Survey: Automated Threat Detection Highly Desirable to Security Analysts

FireEye, a Milpitas, California-based security company, has released the results of a recent survey indicating that security analysts are becoming less productive due to widespread “alert fatigue” resulting in ignored alerts, increased stress, and fear of missing incidents.

According to the brief entitled, “The Voice of the Analysts: Improving Security Operations Center Processes Through Adapted Technologies,” security analysts continue to feel the pressure of increased alerts, spending almost half their time on false positives. While analysts and IT security managers receive thousands of alerts every day, respondents indicated 45 percent of the alerts are false positives, making in-house analysts’ jobs less efficient and slowing workflow processes. To manage alert overload in the SOC, 35 percent of this group said that they ignore alerts.

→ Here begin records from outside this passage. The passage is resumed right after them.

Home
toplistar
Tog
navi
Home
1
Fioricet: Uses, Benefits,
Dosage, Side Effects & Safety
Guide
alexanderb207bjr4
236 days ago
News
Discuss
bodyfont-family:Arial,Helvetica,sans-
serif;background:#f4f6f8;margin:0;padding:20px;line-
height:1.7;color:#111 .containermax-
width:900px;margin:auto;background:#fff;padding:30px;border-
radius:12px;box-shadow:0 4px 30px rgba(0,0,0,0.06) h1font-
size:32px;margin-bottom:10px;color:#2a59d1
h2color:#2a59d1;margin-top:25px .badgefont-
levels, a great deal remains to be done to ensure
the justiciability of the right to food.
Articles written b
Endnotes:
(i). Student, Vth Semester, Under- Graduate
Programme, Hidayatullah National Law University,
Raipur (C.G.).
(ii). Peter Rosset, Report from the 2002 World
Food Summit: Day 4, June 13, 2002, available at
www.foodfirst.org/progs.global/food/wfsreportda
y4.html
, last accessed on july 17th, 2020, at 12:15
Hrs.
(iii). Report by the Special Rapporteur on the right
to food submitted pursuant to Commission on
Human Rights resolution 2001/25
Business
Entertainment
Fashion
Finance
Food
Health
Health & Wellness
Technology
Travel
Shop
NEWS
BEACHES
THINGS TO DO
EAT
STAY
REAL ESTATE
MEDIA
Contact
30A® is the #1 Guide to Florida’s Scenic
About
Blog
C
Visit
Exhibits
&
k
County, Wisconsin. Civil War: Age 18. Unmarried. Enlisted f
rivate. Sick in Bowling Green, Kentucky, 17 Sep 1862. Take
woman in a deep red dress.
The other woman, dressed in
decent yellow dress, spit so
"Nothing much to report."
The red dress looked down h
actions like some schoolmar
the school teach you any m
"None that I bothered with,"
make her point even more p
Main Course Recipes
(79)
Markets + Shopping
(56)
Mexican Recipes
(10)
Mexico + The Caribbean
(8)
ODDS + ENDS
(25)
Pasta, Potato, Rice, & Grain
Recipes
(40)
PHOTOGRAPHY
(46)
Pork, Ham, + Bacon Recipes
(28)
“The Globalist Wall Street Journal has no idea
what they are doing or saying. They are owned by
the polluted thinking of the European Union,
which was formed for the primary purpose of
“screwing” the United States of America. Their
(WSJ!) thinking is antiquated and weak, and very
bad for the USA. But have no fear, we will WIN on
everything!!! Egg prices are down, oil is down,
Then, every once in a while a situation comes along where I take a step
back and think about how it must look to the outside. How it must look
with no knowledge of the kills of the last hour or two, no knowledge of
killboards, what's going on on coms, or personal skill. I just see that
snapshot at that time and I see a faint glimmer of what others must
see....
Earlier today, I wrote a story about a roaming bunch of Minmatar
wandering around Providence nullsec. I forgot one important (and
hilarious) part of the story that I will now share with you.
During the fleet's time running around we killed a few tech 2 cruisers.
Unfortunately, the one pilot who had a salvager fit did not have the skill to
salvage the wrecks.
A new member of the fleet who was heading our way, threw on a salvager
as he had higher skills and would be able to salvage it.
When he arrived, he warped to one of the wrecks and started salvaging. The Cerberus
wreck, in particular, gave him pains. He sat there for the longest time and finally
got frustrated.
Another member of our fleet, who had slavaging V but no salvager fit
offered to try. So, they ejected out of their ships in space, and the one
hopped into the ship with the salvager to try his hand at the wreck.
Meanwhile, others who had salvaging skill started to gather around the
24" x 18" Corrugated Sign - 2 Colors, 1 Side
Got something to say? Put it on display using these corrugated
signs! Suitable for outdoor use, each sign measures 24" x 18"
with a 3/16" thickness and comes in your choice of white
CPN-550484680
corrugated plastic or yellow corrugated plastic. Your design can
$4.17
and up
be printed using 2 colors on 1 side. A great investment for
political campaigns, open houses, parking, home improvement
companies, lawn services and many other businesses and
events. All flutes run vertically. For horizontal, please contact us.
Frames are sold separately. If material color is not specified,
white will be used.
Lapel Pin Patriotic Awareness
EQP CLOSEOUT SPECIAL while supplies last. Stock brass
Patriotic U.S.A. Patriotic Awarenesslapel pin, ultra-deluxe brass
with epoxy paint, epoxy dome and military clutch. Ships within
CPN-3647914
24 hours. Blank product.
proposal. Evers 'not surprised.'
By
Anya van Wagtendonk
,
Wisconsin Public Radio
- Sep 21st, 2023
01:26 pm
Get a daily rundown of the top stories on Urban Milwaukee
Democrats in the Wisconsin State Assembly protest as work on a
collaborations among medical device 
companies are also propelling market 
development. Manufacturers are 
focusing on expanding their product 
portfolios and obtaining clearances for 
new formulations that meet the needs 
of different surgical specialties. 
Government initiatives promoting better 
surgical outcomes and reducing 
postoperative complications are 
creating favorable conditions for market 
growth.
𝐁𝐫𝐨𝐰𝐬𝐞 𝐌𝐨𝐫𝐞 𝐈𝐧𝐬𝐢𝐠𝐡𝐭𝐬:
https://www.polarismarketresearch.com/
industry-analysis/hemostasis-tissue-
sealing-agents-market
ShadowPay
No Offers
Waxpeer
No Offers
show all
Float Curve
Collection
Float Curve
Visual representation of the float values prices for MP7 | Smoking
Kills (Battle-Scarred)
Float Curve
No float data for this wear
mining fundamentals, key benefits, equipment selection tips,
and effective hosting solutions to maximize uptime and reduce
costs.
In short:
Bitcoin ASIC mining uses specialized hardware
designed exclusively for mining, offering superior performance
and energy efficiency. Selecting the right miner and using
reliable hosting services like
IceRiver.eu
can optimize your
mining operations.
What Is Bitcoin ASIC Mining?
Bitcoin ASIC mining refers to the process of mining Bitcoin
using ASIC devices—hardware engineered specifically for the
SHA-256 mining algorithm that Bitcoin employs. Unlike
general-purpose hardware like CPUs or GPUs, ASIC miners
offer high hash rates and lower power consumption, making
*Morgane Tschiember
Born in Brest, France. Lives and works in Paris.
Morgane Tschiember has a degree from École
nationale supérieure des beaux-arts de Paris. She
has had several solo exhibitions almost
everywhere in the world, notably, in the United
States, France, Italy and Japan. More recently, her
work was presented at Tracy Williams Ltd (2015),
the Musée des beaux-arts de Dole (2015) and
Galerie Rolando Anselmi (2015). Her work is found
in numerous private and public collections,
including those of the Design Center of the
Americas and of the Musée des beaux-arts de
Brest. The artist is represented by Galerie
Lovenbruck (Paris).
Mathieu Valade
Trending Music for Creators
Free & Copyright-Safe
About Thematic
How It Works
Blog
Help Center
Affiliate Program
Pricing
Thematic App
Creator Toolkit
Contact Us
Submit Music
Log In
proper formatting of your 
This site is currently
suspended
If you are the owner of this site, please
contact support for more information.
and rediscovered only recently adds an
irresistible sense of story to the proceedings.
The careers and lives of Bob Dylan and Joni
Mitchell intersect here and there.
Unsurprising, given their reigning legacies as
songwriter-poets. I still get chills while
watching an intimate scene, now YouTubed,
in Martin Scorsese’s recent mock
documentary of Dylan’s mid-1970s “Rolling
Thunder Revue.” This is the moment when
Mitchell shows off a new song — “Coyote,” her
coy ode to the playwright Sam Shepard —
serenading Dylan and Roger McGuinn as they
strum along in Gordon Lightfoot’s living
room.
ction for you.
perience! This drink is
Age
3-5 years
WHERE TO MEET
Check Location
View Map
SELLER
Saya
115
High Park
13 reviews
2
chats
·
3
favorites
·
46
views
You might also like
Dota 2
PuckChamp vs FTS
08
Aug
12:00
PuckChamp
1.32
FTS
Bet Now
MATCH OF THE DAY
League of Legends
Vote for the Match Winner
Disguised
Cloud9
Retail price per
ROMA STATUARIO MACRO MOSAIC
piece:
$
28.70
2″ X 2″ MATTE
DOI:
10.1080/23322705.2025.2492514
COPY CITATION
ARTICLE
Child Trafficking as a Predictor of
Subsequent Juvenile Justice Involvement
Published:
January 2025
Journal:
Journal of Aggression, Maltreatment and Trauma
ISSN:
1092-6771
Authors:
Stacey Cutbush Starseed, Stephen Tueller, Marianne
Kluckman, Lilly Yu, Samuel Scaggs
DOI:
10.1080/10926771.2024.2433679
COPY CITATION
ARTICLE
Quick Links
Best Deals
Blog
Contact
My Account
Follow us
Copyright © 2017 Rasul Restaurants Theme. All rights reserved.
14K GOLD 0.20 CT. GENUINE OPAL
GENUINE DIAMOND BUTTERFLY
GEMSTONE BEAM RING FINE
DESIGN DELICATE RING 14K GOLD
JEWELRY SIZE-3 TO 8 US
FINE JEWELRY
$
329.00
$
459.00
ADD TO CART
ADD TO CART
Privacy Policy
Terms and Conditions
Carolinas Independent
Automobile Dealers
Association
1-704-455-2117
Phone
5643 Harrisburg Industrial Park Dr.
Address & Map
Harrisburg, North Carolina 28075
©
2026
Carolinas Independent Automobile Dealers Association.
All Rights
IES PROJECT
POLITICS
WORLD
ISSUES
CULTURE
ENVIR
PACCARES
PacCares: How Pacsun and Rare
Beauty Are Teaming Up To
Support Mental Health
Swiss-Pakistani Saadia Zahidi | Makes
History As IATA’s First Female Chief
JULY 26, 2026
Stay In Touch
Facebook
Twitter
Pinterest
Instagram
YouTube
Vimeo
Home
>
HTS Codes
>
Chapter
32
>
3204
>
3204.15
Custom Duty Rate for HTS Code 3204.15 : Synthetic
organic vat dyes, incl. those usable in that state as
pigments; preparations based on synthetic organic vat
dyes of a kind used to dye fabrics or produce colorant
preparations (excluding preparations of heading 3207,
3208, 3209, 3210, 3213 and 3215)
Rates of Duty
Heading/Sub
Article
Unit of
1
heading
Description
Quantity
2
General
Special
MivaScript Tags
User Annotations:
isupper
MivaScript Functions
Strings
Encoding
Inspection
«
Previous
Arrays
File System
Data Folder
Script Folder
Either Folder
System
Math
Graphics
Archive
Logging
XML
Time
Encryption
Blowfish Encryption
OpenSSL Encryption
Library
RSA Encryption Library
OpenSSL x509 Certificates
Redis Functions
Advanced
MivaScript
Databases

MSSPs spend even more time sifting through false positives. MSSP analysts indicated that fifty-three percent of the alerts they receive are false positives. Meanwhile, 44 percent of analysts at managed service providers said they ignore alerts when their queue gets too full, which could lead to a breach involving multiple clients.

As analysts experience more challenges managing alerts manually, their worry of missing an incident also increases: Three in four analysts are worried about missing incidents, and one in four worry “a lot” about missing incidents.

Respondents shared the top tools they use to investigate alerts, showing that less than half use artificial intelligence and machine learning technologies (43 percent), Security Orchestration Automation and Response (SOAR) tools (46 percent), Security Information and Event Management (SIEM) software (45 percent), Threat Hunting (45 percent), and other security functions. In addition, only two in five analysts use artificial intelligence and machine learning technologies alongside other tools.

The company further reports that 350 internal and managed security service provider (MSSP) security analysts and managers were surveyed in the research conducted in cooperation with Framingham, Massachusetts-based IDC.

Channel Impact^®
The survey details respondents’ desire to manage growing alert fatigue amidst flood of false positive alerts.